*** DATA UNDER STUDY Section Begins ***

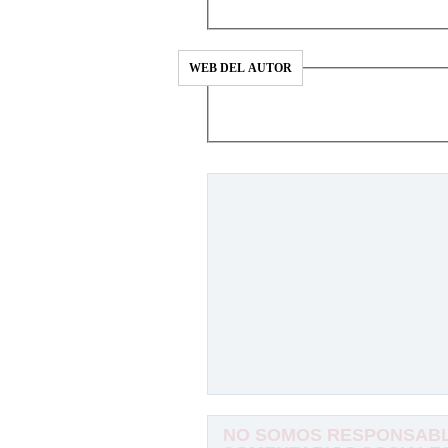
WEB DEL AUTOR
NO SOMOS RESPONSABLE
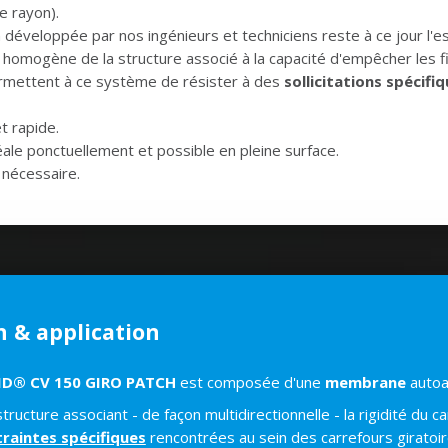
le rayon).
n développée par nos ingénieurs et techniciens reste à ce jour 
homogène de la structure associé à la capacité d'empêcher les f
rmettent à ce système de résister à des
sollicitations spécifi
t rapide.
éale ponctuellement et possible en pleine surface.
 nécessaire.
 & application
ID® CV 150 GIRO PATCH
est composée d'une
membrane
autoa
tructure associant - de façon multidirectionnelle - la rigidité du 
raintes spécifiques
rencontrées au sein des carrefours giratoir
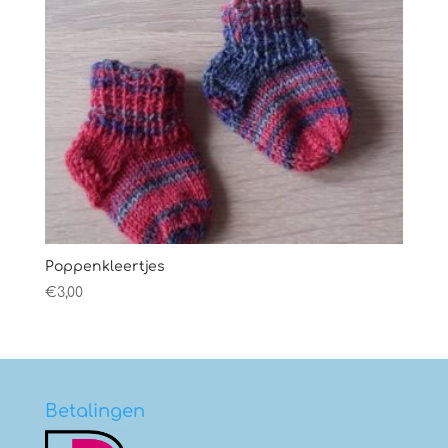
Poppenkleertjes
€
3,00
Betalingen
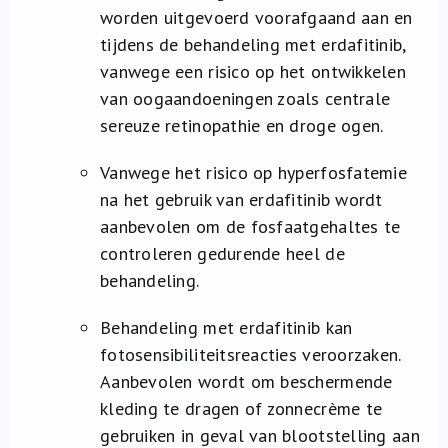
worden uitgevoerd voorafgaand aan en
tijdens de behandeling met erdafitinib,
vanwege een risico op het ontwikkelen
van oogaandoeningen zoals centrale
sereuze retinopathie en droge ogen.
Vanwege het risico op hyperfosfatemie
na het gebruik van erdafitinib wordt
aanbevolen om de fosfaatgehaltes te
controleren gedurende heel de
behandeling.
Behandeling met erdafitinib kan
fotosensibiliteitsreacties veroorzaken.
Aanbevolen wordt om beschermende
kleding te dragen of zonnecrème te
gebruiken in geval van blootstelling aan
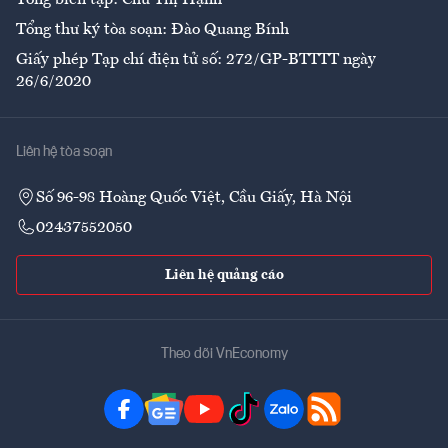
Tổng biên tập: Chử Thị Hạnh
Tổng thư ký tòa soạn: Đào Quang Bính
Giấy phép Tạp chí điện tử số: 272/GP-BTTTT ngày
26/6/2020
Liên hệ tòa soạn
Số 96-98 Hoàng Quốc Việt, Cầu Giấy, Hà Nội
02437552050
Liên hệ quảng cáo
Theo dõi VnEconomy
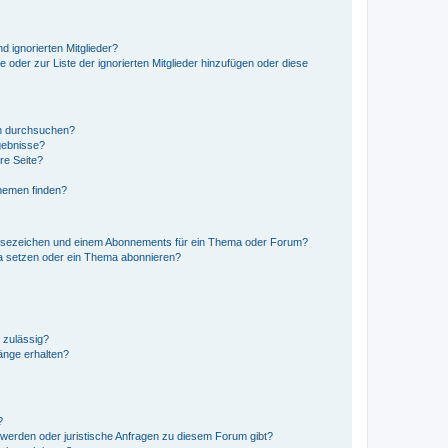
d ignorierten Mitglieder?
e oder zur Liste der ignorierten Mitglieder hinzufügen oder diese
en durchsuchen?
gebnisse?
re Seite?
hemen finden?
esezeichen und einem Abonnements für ein Thema oder Forum?
a setzen oder ein Thema abonnieren?
 zulässig?
hänge erhalten?
?
hwerden oder juristische Anfragen zu diesem Forum gibt?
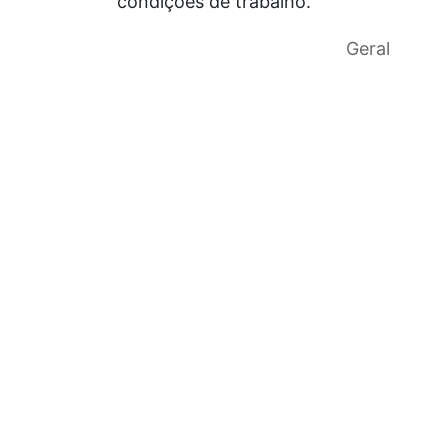
condições de trabalho.
Geral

*** DATA UNDER STUDY Section Ends ***

§ WHAT IS REQUIRED
Go through the material above, and wherever a line holds the word "wordt", copy it.

§ EXERCISE RESPONSE
na het gebruik van erdafitinib wordt
Aanbevolen wordt om beschermende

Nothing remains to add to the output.